▶ How to complete this task
Take every line in the entries that includes the word "comments" and copy it.

▶ Available data
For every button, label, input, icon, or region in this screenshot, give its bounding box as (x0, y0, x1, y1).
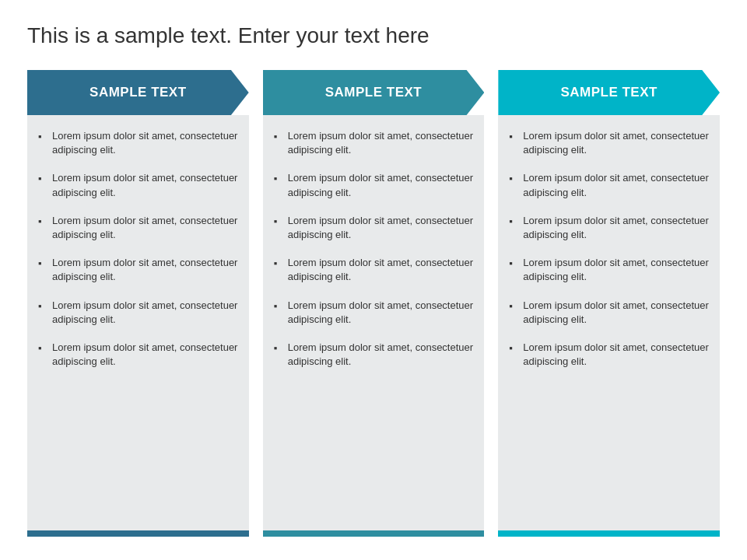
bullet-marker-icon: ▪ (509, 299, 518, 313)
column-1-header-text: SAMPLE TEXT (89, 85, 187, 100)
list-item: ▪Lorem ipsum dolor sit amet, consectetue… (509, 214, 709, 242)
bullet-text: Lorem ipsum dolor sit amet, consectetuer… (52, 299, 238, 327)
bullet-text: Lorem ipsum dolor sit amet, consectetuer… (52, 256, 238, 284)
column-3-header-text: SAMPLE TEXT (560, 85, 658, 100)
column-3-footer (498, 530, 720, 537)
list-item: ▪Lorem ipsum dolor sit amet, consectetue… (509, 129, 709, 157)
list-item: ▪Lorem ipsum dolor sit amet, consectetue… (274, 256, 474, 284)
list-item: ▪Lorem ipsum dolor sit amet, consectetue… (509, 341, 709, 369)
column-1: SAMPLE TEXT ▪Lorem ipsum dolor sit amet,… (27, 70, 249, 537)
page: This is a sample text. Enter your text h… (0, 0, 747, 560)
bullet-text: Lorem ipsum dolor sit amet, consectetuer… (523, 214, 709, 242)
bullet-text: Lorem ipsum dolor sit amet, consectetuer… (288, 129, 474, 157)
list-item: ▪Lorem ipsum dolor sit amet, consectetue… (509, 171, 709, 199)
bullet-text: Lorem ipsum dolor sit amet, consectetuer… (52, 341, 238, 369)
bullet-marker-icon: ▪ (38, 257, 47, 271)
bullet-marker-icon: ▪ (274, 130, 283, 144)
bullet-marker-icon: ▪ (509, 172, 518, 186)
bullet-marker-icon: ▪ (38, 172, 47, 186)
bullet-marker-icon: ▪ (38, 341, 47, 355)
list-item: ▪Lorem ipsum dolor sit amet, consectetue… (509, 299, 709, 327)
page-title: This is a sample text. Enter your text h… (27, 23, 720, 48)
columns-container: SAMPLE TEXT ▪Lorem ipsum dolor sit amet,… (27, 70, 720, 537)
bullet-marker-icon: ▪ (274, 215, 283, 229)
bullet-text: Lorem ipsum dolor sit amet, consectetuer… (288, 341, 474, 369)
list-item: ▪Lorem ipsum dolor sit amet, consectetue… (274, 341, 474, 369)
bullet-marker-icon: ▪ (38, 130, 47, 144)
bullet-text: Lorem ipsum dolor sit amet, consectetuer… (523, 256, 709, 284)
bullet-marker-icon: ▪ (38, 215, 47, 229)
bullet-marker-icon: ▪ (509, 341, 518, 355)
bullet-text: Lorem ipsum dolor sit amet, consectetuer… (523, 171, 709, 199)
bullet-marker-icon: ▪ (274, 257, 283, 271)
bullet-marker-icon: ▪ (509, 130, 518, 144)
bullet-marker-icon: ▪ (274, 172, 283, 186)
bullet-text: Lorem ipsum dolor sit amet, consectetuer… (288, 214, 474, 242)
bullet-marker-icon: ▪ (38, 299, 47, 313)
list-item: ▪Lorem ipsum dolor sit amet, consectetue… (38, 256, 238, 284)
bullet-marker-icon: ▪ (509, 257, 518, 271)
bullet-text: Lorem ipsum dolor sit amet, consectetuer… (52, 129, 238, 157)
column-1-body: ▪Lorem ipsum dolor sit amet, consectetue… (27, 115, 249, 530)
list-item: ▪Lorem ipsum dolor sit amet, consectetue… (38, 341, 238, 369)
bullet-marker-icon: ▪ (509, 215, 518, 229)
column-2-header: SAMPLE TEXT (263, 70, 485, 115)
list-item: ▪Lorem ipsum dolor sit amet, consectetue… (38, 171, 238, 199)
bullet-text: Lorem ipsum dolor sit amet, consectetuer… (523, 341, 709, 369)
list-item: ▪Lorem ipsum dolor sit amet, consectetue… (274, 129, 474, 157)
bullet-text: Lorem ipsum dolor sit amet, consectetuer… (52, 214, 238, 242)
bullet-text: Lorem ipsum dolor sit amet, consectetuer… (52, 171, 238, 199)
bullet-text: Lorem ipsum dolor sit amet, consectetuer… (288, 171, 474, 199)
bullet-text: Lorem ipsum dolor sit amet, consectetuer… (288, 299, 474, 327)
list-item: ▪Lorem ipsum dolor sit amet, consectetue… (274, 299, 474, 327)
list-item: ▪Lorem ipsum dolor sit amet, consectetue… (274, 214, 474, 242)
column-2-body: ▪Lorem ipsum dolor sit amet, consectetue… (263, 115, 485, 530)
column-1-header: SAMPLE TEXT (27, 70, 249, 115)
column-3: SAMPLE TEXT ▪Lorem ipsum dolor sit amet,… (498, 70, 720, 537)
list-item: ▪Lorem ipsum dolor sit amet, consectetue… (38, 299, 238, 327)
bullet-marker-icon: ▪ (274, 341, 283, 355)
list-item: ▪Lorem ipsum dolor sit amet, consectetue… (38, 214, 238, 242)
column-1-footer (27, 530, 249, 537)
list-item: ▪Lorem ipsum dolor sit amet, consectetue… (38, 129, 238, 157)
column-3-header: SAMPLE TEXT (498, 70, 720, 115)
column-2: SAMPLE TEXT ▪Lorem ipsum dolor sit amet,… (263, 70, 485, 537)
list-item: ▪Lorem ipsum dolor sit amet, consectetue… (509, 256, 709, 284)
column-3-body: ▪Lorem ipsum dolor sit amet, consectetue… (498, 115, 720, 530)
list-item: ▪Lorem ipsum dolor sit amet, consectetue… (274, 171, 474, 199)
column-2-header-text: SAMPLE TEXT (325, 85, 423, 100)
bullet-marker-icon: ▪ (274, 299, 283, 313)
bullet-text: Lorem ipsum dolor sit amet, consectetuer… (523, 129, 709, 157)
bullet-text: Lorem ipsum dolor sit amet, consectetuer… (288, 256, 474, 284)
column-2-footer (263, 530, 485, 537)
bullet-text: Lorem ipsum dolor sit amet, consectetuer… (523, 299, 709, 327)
==
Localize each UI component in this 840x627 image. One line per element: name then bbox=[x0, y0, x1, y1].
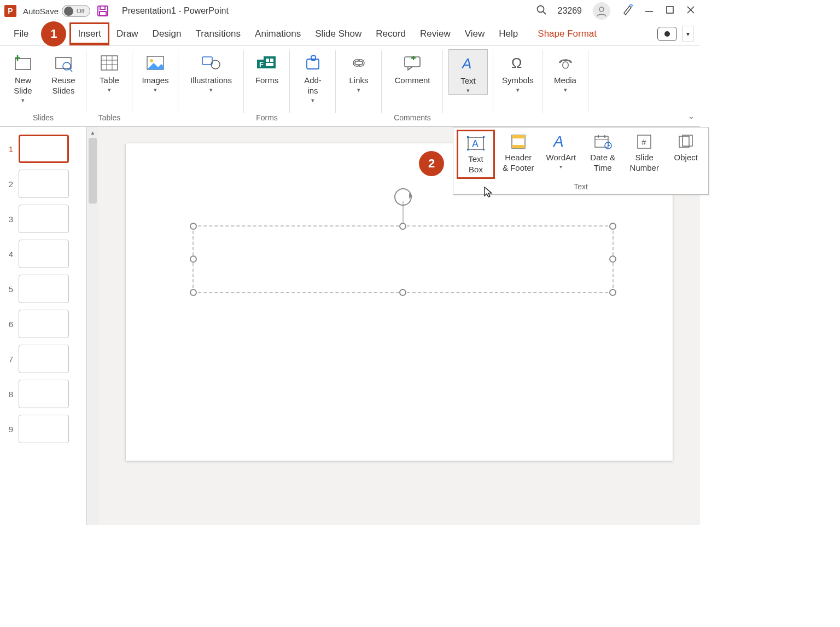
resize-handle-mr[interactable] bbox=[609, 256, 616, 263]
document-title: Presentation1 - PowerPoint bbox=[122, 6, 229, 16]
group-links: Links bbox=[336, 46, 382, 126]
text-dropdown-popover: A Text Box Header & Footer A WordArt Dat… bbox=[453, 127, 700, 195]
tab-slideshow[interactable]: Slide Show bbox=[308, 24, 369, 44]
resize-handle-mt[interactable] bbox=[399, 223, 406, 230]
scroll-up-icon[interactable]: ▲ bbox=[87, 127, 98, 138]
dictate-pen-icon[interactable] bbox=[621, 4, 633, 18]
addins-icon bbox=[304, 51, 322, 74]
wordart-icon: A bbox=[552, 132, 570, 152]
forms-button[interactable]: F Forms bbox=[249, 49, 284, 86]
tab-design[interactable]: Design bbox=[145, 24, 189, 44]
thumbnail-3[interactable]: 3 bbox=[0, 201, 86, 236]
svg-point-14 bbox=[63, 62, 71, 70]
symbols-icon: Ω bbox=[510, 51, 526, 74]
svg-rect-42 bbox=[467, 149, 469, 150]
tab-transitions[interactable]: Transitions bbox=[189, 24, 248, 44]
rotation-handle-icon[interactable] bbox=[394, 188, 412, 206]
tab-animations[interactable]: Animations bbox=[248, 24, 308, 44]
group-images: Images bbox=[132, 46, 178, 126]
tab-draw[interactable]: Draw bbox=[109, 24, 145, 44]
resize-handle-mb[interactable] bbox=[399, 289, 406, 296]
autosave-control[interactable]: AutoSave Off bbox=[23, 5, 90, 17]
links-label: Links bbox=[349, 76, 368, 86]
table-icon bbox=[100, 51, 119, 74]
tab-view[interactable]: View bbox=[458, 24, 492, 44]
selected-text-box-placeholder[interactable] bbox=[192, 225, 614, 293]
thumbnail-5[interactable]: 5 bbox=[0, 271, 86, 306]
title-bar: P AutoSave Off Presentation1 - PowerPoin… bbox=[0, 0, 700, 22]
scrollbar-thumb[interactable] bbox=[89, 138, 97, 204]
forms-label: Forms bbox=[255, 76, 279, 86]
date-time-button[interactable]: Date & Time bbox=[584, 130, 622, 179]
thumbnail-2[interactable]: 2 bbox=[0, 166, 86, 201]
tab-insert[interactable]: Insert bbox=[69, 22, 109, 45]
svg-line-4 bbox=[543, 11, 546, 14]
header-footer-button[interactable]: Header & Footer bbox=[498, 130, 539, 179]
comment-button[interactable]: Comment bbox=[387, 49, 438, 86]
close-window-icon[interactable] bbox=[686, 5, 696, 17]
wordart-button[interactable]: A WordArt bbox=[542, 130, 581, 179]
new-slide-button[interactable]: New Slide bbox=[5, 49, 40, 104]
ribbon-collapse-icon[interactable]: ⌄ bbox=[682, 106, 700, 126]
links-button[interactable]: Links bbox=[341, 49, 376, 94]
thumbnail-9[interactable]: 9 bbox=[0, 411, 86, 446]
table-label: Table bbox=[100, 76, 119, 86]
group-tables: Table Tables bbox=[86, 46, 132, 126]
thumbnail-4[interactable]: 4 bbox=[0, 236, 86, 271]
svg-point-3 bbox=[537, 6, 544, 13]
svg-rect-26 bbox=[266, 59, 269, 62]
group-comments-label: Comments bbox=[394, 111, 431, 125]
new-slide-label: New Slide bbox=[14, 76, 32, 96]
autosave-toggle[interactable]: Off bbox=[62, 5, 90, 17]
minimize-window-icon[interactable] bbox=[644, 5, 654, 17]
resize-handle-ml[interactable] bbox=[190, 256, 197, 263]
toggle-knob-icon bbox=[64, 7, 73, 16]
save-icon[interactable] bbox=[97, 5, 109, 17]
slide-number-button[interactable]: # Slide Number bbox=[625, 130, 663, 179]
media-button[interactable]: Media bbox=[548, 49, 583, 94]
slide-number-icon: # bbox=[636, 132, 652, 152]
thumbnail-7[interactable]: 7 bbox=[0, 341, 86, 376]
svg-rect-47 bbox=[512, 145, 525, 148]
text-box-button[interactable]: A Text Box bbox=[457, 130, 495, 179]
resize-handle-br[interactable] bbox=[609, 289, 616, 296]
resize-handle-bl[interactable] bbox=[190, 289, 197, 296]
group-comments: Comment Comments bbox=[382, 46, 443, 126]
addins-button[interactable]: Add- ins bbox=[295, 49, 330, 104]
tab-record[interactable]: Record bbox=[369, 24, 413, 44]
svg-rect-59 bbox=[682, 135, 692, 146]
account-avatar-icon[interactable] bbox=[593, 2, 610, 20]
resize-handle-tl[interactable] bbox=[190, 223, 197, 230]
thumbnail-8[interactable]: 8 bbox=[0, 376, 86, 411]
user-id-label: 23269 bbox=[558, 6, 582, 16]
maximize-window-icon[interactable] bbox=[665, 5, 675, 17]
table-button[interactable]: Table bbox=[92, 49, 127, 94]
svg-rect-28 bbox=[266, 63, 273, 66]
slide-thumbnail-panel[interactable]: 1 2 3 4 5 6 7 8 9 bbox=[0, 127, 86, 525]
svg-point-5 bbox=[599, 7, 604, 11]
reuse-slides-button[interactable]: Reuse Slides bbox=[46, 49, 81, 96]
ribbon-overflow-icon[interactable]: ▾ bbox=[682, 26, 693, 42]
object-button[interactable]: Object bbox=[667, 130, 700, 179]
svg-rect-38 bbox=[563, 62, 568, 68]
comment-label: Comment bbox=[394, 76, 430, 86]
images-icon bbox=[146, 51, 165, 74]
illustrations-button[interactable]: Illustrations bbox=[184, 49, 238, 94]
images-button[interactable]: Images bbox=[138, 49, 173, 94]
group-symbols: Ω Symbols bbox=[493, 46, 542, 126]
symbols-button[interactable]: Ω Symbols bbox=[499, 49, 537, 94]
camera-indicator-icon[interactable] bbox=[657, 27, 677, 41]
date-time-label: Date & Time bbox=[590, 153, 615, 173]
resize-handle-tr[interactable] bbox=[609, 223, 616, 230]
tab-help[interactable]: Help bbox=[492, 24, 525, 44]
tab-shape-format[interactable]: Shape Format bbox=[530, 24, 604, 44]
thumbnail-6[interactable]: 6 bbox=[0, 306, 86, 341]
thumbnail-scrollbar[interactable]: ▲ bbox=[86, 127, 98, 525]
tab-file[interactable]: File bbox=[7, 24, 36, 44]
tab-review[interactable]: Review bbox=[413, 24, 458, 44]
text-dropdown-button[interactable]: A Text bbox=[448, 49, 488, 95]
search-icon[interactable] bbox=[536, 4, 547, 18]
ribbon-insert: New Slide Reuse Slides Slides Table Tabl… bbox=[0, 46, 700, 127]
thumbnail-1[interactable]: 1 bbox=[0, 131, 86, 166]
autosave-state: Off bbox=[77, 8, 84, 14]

▶ Response
group-comments-label: Comments bbox=[394, 111, 431, 125]
group-comments: Comment Comments bbox=[382, 46, 443, 126]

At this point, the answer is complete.